Your task: Write the entries out exactly. Any images they hold stay out of the copy.

Supplied data:
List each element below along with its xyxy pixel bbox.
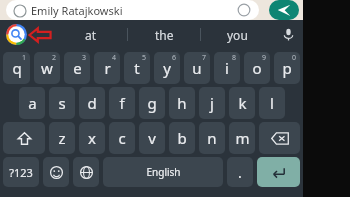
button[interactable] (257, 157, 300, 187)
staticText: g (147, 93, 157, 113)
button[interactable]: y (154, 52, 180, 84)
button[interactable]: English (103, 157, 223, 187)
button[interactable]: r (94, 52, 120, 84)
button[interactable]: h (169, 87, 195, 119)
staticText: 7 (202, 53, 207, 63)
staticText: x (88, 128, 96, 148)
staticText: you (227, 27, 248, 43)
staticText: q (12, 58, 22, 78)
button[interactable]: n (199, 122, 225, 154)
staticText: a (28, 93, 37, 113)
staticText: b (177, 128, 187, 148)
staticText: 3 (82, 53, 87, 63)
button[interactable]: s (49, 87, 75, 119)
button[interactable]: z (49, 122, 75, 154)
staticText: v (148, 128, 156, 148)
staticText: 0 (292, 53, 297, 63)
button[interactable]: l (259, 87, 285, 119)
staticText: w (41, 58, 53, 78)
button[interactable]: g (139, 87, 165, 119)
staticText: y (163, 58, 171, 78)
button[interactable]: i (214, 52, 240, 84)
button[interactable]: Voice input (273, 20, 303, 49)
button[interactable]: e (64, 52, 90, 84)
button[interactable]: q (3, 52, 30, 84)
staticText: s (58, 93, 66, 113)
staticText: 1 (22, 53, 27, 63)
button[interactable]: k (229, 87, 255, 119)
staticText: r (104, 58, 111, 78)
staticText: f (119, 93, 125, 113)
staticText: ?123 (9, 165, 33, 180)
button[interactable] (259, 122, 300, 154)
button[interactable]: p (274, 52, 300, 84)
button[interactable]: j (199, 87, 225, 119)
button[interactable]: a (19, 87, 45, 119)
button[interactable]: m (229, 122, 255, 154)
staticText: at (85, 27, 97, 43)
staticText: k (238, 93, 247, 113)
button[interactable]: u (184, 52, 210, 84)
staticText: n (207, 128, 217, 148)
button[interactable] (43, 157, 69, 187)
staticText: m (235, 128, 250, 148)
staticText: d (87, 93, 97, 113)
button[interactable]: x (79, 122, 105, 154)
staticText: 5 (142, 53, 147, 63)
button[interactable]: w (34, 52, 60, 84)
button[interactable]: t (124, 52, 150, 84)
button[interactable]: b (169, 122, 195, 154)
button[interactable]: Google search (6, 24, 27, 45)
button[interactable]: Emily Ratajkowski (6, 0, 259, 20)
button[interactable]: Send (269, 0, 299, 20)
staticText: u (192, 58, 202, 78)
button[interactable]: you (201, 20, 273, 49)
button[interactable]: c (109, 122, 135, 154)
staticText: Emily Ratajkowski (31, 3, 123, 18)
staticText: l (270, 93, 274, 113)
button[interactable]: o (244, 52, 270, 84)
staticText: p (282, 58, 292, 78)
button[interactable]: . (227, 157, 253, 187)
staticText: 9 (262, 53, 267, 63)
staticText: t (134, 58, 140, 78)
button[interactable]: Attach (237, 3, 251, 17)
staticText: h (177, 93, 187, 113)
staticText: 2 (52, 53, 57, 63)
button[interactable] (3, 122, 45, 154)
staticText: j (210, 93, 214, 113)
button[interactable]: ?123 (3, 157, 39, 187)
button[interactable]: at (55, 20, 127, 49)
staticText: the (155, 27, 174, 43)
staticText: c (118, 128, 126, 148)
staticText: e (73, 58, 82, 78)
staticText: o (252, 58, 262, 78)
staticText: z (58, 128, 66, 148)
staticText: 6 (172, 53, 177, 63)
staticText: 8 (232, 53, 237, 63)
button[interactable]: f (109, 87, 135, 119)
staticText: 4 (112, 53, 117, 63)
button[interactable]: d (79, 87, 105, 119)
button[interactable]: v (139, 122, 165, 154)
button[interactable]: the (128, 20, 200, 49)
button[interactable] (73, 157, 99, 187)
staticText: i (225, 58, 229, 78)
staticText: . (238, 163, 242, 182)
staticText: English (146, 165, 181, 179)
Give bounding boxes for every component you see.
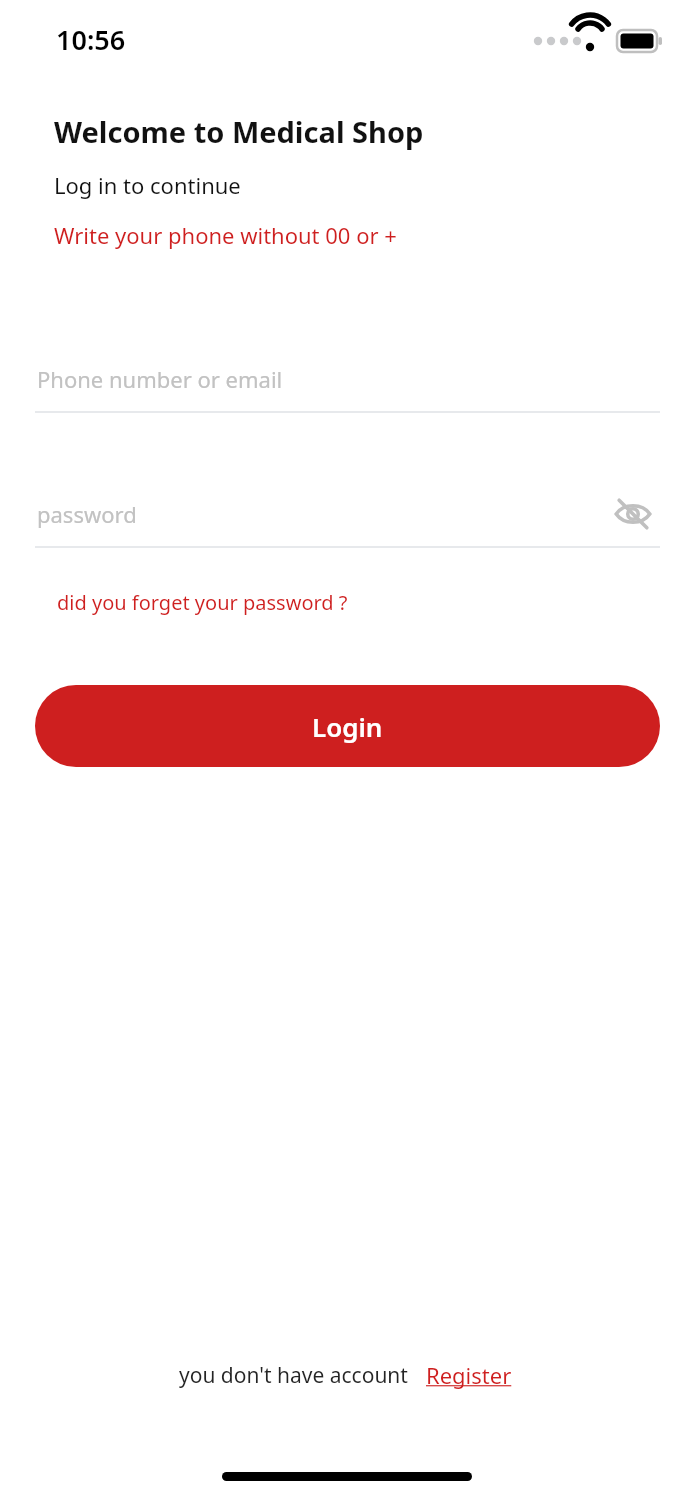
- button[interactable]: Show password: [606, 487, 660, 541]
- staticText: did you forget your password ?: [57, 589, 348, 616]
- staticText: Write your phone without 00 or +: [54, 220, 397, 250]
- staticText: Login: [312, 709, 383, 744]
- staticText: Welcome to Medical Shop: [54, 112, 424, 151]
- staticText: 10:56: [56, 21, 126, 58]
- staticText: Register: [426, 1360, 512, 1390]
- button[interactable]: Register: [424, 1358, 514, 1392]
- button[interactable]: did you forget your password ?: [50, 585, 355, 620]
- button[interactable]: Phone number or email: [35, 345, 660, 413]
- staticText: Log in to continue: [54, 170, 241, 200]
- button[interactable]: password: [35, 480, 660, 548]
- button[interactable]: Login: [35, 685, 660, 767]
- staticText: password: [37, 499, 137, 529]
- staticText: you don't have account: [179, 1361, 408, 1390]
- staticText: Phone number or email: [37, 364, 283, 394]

Final answer:
List each element below along with its xyxy pixel bbox.
button[interactable] (257, 157, 300, 187)
staticText: g (147, 93, 157, 113)
button[interactable]: y (154, 52, 180, 84)
button[interactable]: English (103, 157, 223, 187)
button[interactable]: r (94, 52, 120, 84)
button[interactable]: h (169, 87, 195, 119)
staticText: 7 (202, 53, 207, 63)
staticText: x (88, 128, 96, 148)
staticText: you (227, 27, 248, 43)
staticText: q (12, 58, 22, 78)
button[interactable]: n (199, 122, 225, 154)
staticText: a (28, 93, 37, 113)
staticText: b (177, 128, 187, 148)
staticText: 3 (82, 53, 87, 63)
button[interactable]: s (49, 87, 75, 119)
button[interactable]: z (49, 122, 75, 154)
staticText: v (148, 128, 156, 148)
staticText: 0 (292, 53, 297, 63)
button[interactable]: l (259, 87, 285, 119)
staticText: w (41, 58, 53, 78)
button[interactable]: g (139, 87, 165, 119)
staticText: y (163, 58, 171, 78)
button[interactable]: i (214, 52, 240, 84)
button[interactable]: Voice input (273, 20, 303, 49)
button[interactable]: e (64, 52, 90, 84)
button[interactable]: q (3, 52, 30, 84)
staticText: s (58, 93, 66, 113)
staticText: 1 (22, 53, 27, 63)
button[interactable]: k (229, 87, 255, 119)
staticText: r (104, 58, 111, 78)
staticText: f (119, 93, 125, 113)
staticText: ?123 (9, 165, 33, 180)
button[interactable] (259, 122, 300, 154)
button[interactable]: p (274, 52, 300, 84)
button[interactable]: j (199, 87, 225, 119)
button[interactable]: a (19, 87, 45, 119)
button[interactable]: m (229, 122, 255, 154)
staticText: at (85, 27, 97, 43)
staticText: k (238, 93, 247, 113)
button[interactable]: u (184, 52, 210, 84)
staticText: n (207, 128, 217, 148)
button[interactable] (43, 157, 69, 187)
staticText: m (235, 128, 250, 148)
staticText: d (87, 93, 97, 113)
button[interactable]: x (79, 122, 105, 154)
staticText: 5 (142, 53, 147, 63)
button[interactable]: w (34, 52, 60, 84)
button[interactable]: t (124, 52, 150, 84)
button[interactable]: b (169, 122, 195, 154)
button[interactable]: Google search (6, 24, 27, 45)
button[interactable]: Emily Ratajkowski (6, 0, 259, 20)
button[interactable]: Send (269, 0, 299, 20)
staticText: u (192, 58, 202, 78)
button[interactable]: you (201, 20, 273, 49)
button[interactable]: c (109, 122, 135, 154)
staticText: Emily Ratajkowski (31, 3, 123, 18)
staticText: l (270, 93, 274, 113)
button[interactable]: o (244, 52, 270, 84)
staticText: p (282, 58, 292, 78)
button[interactable]: . (227, 157, 253, 187)
staticText: 9 (262, 53, 267, 63)
staticText: t (134, 58, 140, 78)
button[interactable]: Attach (237, 3, 251, 17)
staticText: h (177, 93, 187, 113)
staticText: 2 (52, 53, 57, 63)
button[interactable] (3, 122, 45, 154)
staticText: j (210, 93, 214, 113)
button[interactable]: ?123 (3, 157, 39, 187)
button[interactable]: at (55, 20, 127, 49)
staticText: the (155, 27, 174, 43)
staticText: c (118, 128, 126, 148)
staticText: e (73, 58, 82, 78)
staticText: o (252, 58, 262, 78)
staticText: z (58, 128, 66, 148)
staticText: 6 (172, 53, 177, 63)
staticText: 8 (232, 53, 237, 63)
button[interactable]: f (109, 87, 135, 119)
staticText: 4 (112, 53, 117, 63)
button[interactable]: d (79, 87, 105, 119)
button[interactable]: v (139, 122, 165, 154)
button[interactable]: the (128, 20, 200, 49)
button[interactable] (73, 157, 99, 187)
staticText: i (225, 58, 229, 78)
staticText: . (238, 163, 242, 182)
staticText: English (146, 165, 181, 179)
Give bounding boxes for every component you see.
- button[interactable]: Show password: [606, 487, 660, 541]
- staticText: did you forget your password ?: [57, 589, 348, 616]
- staticText: Write your phone without 00 or +: [54, 220, 397, 250]
- staticText: Login: [312, 709, 383, 744]
- staticText: Welcome to Medical Shop: [54, 112, 424, 151]
- staticText: 10:56: [56, 21, 126, 58]
- staticText: Register: [426, 1360, 512, 1390]
- button[interactable]: Register: [424, 1358, 514, 1392]
- button[interactable]: did you forget your password ?: [50, 585, 355, 620]
- button[interactable]: Phone number or email: [35, 345, 660, 413]
- staticText: Log in to continue: [54, 170, 241, 200]
- button[interactable]: password: [35, 480, 660, 548]
- button[interactable]: Login: [35, 685, 660, 767]
- staticText: password: [37, 499, 137, 529]
- staticText: you don't have account: [179, 1361, 408, 1390]
- staticText: Phone number or email: [37, 364, 283, 394]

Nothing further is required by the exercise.